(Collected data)
*** Begin section ***
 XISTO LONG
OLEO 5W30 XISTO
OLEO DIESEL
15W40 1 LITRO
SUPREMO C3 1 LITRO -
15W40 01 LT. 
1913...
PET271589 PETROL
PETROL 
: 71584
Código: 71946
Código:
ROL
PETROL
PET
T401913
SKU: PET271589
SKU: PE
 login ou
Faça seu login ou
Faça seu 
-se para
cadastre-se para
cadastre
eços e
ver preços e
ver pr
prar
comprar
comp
*** End section ***
*** Begin section ***
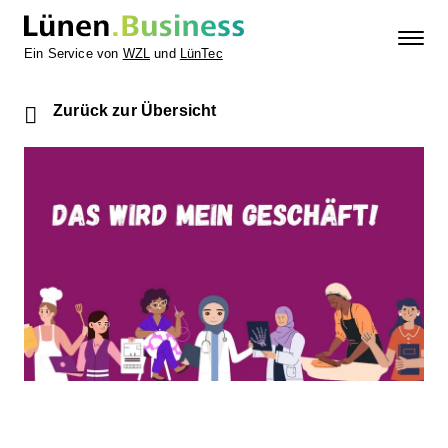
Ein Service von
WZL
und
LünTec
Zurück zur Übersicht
*** End section ***
## Task goal
Return exactly the lines above from the line that has "Ein Service von" through the line that has "Zurück zur Übersicht", inclusive, and nothing else.

## Output of the exercise
Ein Service von
WZL
und
LünTec
Zurück zur Übersicht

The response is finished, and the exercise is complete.